名実ともに、まさに当時の最高・最先端の戦闘機だった。
1947年12月30日、MiG-15は初飛行に成功。
翌年夏、正式に「MiG-15」の名称と生産命令が下る。
1949年には「数あるジェット戦闘機の中から、生産をMiG-15一本に絞る」との指示が下された。
かくして9つの工場がMiG-15を生産する運びとなり、
朝鮮半島にて
高性能を発揮する機会は早くにやってきた。
1950年10月末、北朝鮮軍に反転攻勢を挑んだ国連軍は中国義勇軍に遭遇する。
その中でも最も手ごわい強敵、それがMiG-15だったのである。
当時、国連軍にはアメリカ空軍のF-80やF-84、アメリカ海軍のF-9F、
イギリスではミーティアのようなジェット戦闘機を有していた。
しかし、これらはすべて直線翼であり、第二次大戦の戦闘機から発達しきれていないものであった。
当時の最新鋭だったにもかかわらず、MiG-15の登場ですべてが『一晩にして』時代遅れとなった。
小型・軽量で上昇力に優れ、また大きな火力を備えるMiG-15は恐怖の的となった。
太平洋戦争では『空の要塞』として知られたB-29もその例外ではなかった。
むしろ、爆撃機の迎撃が本来の想定だったのだ。
1951年4月12日、49機のB-29が鴨緑江(ヤールーガン)にかかる鉄橋に空襲をかけた。
52機のF-84やF-86に護衛されていたにもかかわらず、
3機が撃墜・7機が損害を負うという大損害を出している。
(太平洋戦争のように基地が遠かったら、合計10機は全て墜落していただろう)
空軍戦闘機の脅威として
朝鮮戦争が1953年に停戦になるまでMiG-15の存在は脅威とみなされ続けた。
いくらF-86であっても、『実際の勝敗はパイロットの腕しだい』と評された程なのである。
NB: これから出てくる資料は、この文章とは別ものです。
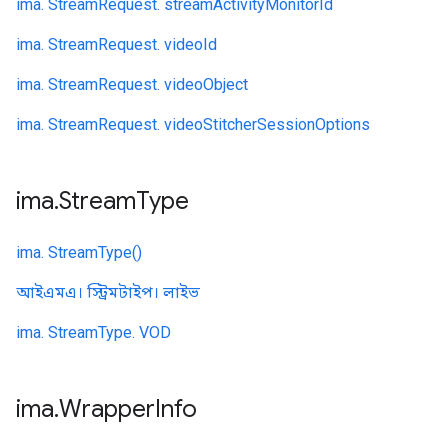
ima. StreamRequest. streamActivityMonitorId
ima. StreamRequest. videoId
ima. StreamRequest. videoObject
ima. StreamRequest. videoStitcherSessionOptions
ima
.
Stream
Type
ima. StreamType()
আইএমএ। স্ট্রিমটাইপ। লাইভ
ima. StreamType. VOD
ima
.
Wrapper
Info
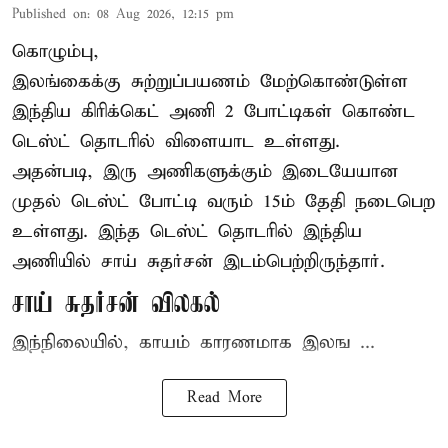
Published on
:
08 Aug 2026, 12:15 pm
கொழும்பு,
இலங்கைக்கு சுற்றுப்பயணம் மேற்கொண்டுள்ள
இந்திய
கிரிக்கெட்
அணி 2 போட்டிகள் கொண்ட
டெஸ்ட் தொடரில் விளையாட உள்ளது.
அதன்படி, இரு அணிகளுக்கும் இடையேயான
முதல் டெஸ்ட் போட்டி வரும் 15ம் தேதி நடைபெற
உள்ளது. இந்த டெஸ்ட் தொடரில் இந்திய
அணியில் சாய் சுதர்சன் இடம்பெற்றிருந்தார்.
சாய் சுதர்சன் விலகல்
இந்நிலையில், காயம் காரணமாக இலங ...
Read More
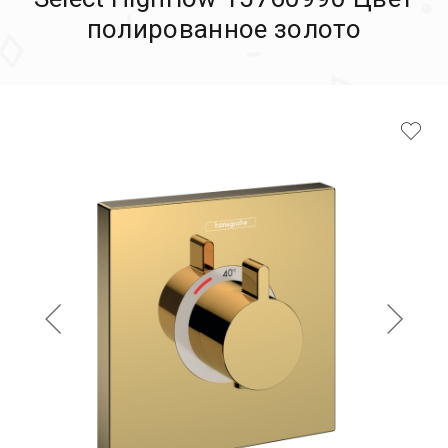
полированное золото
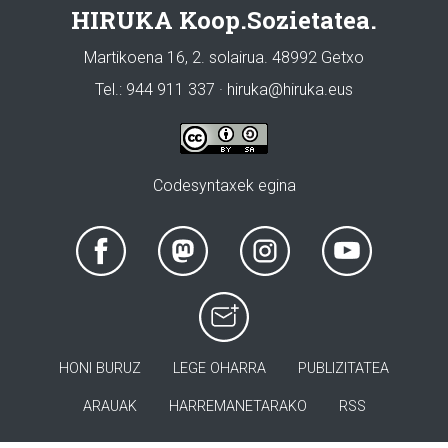
HIRUKA Koop.Sozietatea.
Martikoena 16, 2. solairua. 48992 Getxo
Tel.: 944 911 337 · hiruka@hiruka.eus
Codesyntaxek egina
HONI BURUZ
LEGE OHARRA
PUBLIZITATEA
ARAUAK
HARREMANETARAKO
RSS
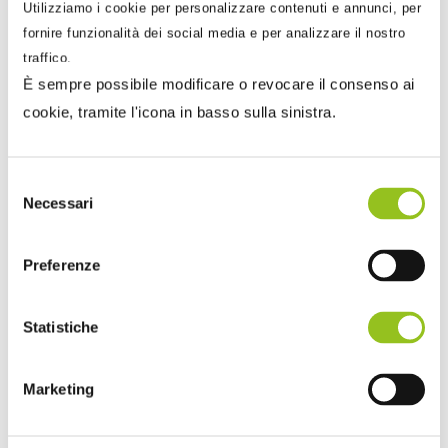
Utilizziamo i cookie per personalizzare contenuti e annunci, per
fornire funzionalità dei social media e per analizzare il nostro
traffico.
È sempre possibile modificare o revocare il consenso ai
cookie, tramite l'icona in basso sulla sinistra.
Selezione
Necessari
del
consenso
Preferenze
15 Aprile 2024
Armando Urbano
Comunicazione Titolare effettivo: cessa la
Statistiche
sospensione dell’adempimento
Dopo la pronuncia del Tar del Lazio, che ha respinto i
Marketing
ricorsi per l’annullamento dei decreti in materia di comu...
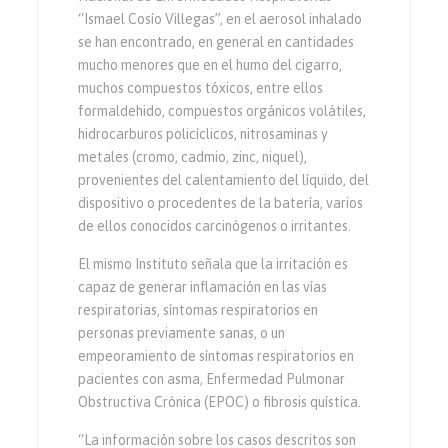
“Ismael Cosío Villegas”, en el aerosol inhalado
se han encontrado, en general en cantidades
mucho menores que en el humo del cigarro,
muchos compuestos tóxicos, entre ellos
formaldehido, compuestos orgánicos volátiles,
hidrocarburos policíclicos, nitrosaminas y
metales (cromo, cadmio, zinc, niquel),
provenientes del calentamiento del líquido, del
dispositivo o procedentes de la batería, varios
de ellos conocidos carcinógenos o irritantes.
El mismo Instituto señala que la irritación es
capaz de generar inflamación en las vías
respiratorias, síntomas respiratorios en
personas previamente sanas, o un
empeoramiento de síntomas respiratorios en
pacientes con asma, Enfermedad Pulmonar
Obstructiva Crónica (EPOC) o fibrosis quística.
“La información sobre los casos descritos son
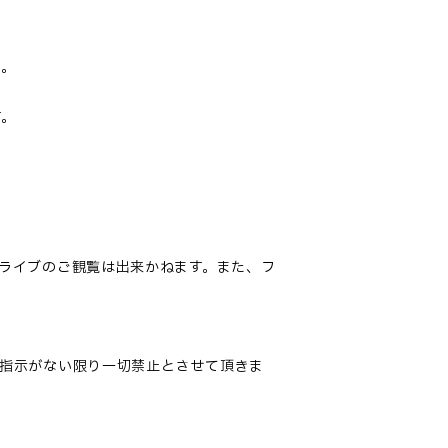
い。
す。
ライブのご観覧は出来かねます。また、フ
指示がない限り一切禁止とさせて頂きま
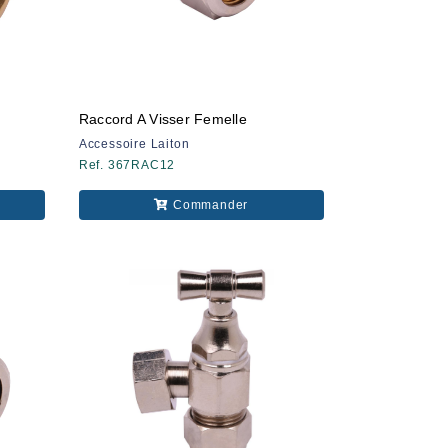
Raccord A Visser Femelle
Accessoire Laiton
Ref. 367RAC12
Commander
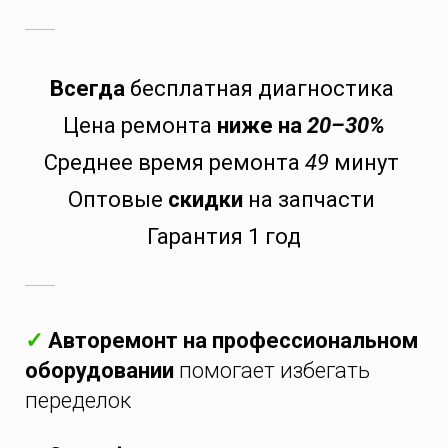
Всегда
бесплатная диагностика
Цена ремонта
ниже на
20–30%
Среднее время ремонта
49
минут
Оптовые
скидки
на запчасти
Гарантия 1 год
✓
Авторемонт на профессиональном
оборудовании
помогает избегать
переделок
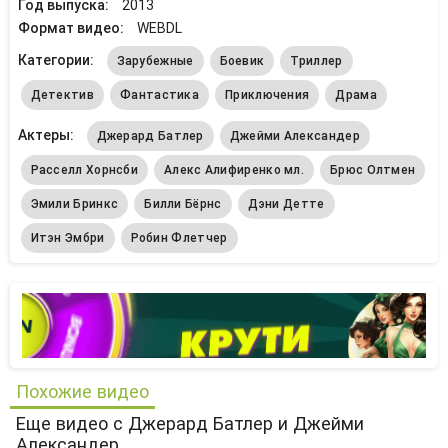
Год выпуска:
2013
Формат видео:
WEBDL
Категории:
Зарубежные
Боевик
Триллер
Детектив
Фантастика
Приключения
Драма
Актеры:
Джерард Батлер
Джейми Александер
Расселл Хорнсби
Алекс Алифиренко мл.
Брюс Олтмен
Эмили Бринкс
Билли Бёрнс
Дэни Детте
Итэн Эмбри
Робин Флетчер
Похожие видео
Еще видео с Джерард Батлер и Джейми
Александер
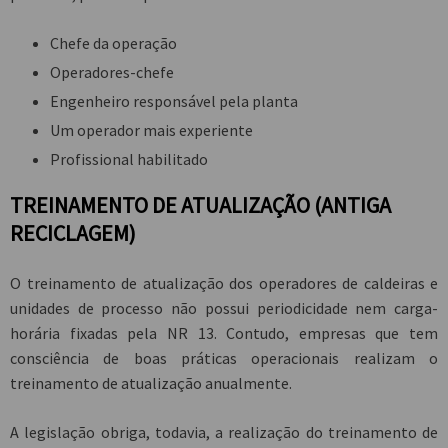
Chefe da operação
Operadores-chefe
Engenheiro responsável pela planta
Um operador mais experiente
Profissional habilitado
TREINAMENTO DE ATUALIZAÇÃO (ANTIGA
RECICLAGEM)
O treinamento de atualização dos operadores de caldeiras e
unidades de processo não possui periodicidade nem carga-
horária fixadas pela NR 13. Contudo, empresas que tem
consciência de boas práticas operacionais realizam o
treinamento de atualização anualmente.
A legislação obriga, todavia, a realização do treinamento de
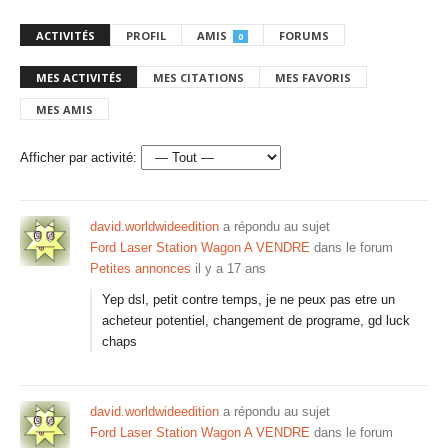
ACTIVITÉS
PROFIL
AMIS
FORUMS
0
MES ACTIVITÉS
MES CITATIONS
MES FAVORIS
MES AMIS
Afficher par activité:
david.worldwideedition
a répondu au sujet
Ford Laser Station Wagon A VENDRE
dans le forum
Petites annonces
il y a 17 ans
Yep dsl, petit contre temps, je ne peux pas etre un
acheteur potentiel, changement de programe, gd luck
chaps
david.worldwideedition
a répondu au sujet
Ford Laser Station Wagon A VENDRE
dans le forum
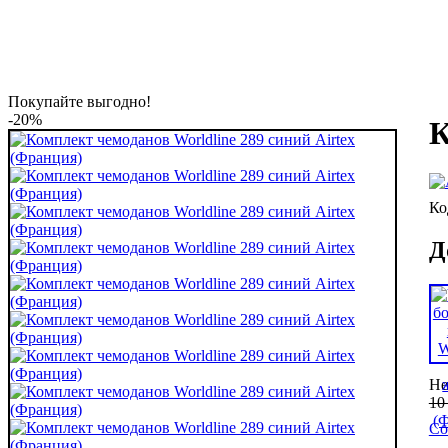
Покупайте выгодно!
-20%
К
Д
Не
10
Со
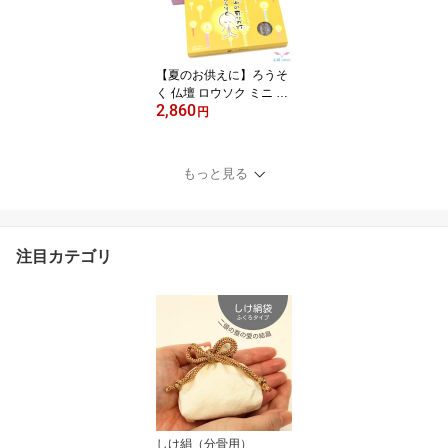
線香白檀 ミニサイズ 仏
壇 手元供養 部屋香
【夏のお供えに】ろうそ
く 仏壇 ロウソク ミニ 煙
2,860
少ない 故人への感謝を込
円
めて 贈答品 生前の感謝
をこめて【沢山の有りが
灯 お線香＆ろうそくAセ
もっと見る
ット】老舗 丸叶むらた
香 線香ミニサイズ 仏壇
手元供養 部屋香 小さい
蝋燭
注目カテゴリ
しけ絹（分骨用）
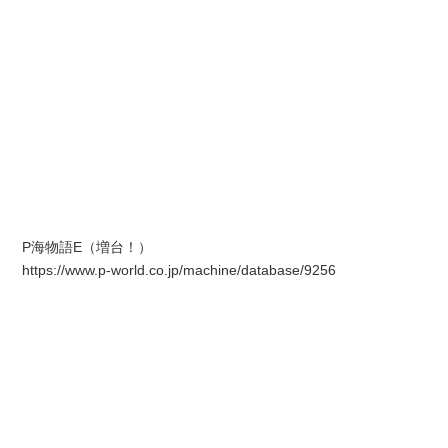
P海物語E（増台！）
https://www.p-world.co.jp/machine/database/9256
性能に多少の長短こそあっても、総合的には互角だったのだ。
しかし、MiG-15には『音速に近い速度になると操縦が困難になる』という不具合があった。
急上昇では逃げられなくても、急降下で音速を超えればF-86は逃げられたのだ。
このような弱点を修正し、音速を超えられるようになるためには続くMiG-17を待たねばならない。
また、対爆撃機用に大口径の機銃を搭載していたことも、格闘戦で不利に働いた点である。
とくに37mm機銃は弾丸が重く、距離が離れると当たりにくいのだ。
発射速度も速くはなく、対戦闘機用の武装としては使い難かった。
むしろそれは同じく搭載された23㎜機銃の出番だった。
しかし搭載できる弾数は少なめであり、やはり戦闘機相手は不利だった。
(37㎜は40発、23㎜は80発を2連装)
それを補ったのはエンジンのパワーであり、空戦では有利な位置を占めることで弾数の不利を補った。
初めてのジェット戦闘機として
このMiG-15はソビエトで初めて大規模に生産された戦闘機である。
なので、パイロットにジェット機の操縦を覚えさせるために練習機型も開発された。
それがUTI-MiG15である。